They were going to a car show. On 27 February 1958, a Bristol 170 Freighter operated by Manx Airlines on charter lifted off from Ronaldsway Airport on the Isle of Man carrying a group of people connected to the island's motor trade. Their destination was Manchester Ringway Airport. They planned to visit the Exide Battery factory at Clifton Junction and attend the Manchester car show. They never arrived. In heavy snow, the aircraft -- call sign Charlie Sierra -- flew into Winter Hill, five miles southeast of Chorley in Lancashire, killing 35 of the 42 people on board.
The flight had received clearance from air traffic control at Manchester Ringway and was navigating inland toward the Wigan Beacon, a non-directional beacon in the Manchester Zone that transmitted a recognition signal of 'MYK' in Morse code on a frequency of 316 kHz. The beacon had a range of approximately 25 miles. Somewhere in the sequence of navigation, something went wrong. The aircraft, which should have been safely clear of the high ground of the West Pennine Moors, was instead flying directly toward the summit of Winter Hill, which rises to over 1,400 feet above sea level. The crash occurred several hundred yards from the Winter Hill transmitting station, the Independent Television Authority's broadcast tower that was already a landmark on the hilltop.
Several feet of snow covered Winter Hill, turning the crash site into an almost inaccessible scene. Emergency vehicles could not reach the wreckage through the deep snow. A snow cat vehicle had to be diverted from the A6 road to cut a path, though local people had already begun clearing a track with spades before it arrived.
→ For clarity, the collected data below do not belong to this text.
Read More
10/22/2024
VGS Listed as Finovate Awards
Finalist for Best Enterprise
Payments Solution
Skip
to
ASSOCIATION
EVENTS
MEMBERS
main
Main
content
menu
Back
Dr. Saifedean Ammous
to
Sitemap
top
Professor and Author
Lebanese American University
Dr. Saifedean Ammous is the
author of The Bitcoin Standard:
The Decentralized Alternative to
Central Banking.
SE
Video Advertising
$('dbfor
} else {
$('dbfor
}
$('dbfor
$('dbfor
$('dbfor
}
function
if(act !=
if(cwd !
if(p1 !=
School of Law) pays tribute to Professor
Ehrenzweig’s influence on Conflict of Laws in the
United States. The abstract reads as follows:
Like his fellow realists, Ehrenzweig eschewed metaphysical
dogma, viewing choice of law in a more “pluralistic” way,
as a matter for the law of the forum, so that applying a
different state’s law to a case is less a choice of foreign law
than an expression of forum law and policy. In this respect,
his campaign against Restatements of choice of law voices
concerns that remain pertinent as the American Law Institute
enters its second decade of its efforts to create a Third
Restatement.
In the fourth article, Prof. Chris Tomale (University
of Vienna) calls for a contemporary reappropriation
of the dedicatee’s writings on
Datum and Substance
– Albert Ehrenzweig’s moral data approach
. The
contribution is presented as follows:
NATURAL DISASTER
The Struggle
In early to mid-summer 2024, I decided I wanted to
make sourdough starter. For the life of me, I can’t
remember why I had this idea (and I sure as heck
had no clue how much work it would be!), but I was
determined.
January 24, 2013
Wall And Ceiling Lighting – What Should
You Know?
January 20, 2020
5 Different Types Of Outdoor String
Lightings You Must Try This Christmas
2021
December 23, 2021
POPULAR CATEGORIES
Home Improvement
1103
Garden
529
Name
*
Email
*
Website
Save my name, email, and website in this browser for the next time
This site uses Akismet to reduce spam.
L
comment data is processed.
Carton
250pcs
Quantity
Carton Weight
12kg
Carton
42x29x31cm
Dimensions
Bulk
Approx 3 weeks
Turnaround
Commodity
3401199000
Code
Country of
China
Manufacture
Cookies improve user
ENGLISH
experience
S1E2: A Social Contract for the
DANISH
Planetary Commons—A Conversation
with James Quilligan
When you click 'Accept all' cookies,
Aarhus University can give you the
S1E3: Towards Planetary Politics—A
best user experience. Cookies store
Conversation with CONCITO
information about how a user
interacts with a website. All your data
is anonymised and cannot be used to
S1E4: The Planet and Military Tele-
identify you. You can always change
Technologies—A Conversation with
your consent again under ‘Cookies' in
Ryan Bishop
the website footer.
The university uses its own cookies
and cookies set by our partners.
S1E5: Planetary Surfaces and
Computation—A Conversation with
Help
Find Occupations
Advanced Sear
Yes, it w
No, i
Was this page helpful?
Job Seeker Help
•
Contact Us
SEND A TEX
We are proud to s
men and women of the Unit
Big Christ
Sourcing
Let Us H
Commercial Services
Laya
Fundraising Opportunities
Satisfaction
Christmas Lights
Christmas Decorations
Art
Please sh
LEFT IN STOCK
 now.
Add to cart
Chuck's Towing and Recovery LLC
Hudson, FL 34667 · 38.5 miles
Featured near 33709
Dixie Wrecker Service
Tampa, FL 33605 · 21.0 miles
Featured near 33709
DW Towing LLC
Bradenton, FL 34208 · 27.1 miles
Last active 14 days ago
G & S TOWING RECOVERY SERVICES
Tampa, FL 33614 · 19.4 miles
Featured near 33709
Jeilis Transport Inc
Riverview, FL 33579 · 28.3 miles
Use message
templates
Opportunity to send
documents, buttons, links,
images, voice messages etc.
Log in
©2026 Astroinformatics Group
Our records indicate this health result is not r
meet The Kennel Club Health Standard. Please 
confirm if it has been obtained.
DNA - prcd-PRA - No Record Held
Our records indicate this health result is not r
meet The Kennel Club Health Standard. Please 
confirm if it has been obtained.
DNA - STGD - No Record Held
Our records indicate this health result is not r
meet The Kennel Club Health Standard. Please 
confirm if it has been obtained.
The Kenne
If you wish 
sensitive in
Seven people survived, all of them injured. The conditions that hampered rescue -- the snow, the altitude, the remoteness of the moorland summit -- were the same conditions that had contributed to the crash. Winter Hill in a February snowstorm is bleak, exposed terrain where visibility can drop to nothing within minutes.
The subsequent investigation determined that navigational errors caused the crash. The inquiry also spread blame more widely. Air traffic controllers bore some responsibility for the clearances they had given. The aircraft's cockpit design came under scrutiny: the navigation displays in the Bristol 170 Freighter were positioned above and slightly behind the pilots' seats, making them difficult to read during critical phases of flight. This design flaw meant that the crew had to look up and back to check instruments that should have been directly in their line of sight. At the time of the disaster, it was the worst high-ground air crash in the United Kingdom, and it ranked as the 11th-worst for number killed since 1950.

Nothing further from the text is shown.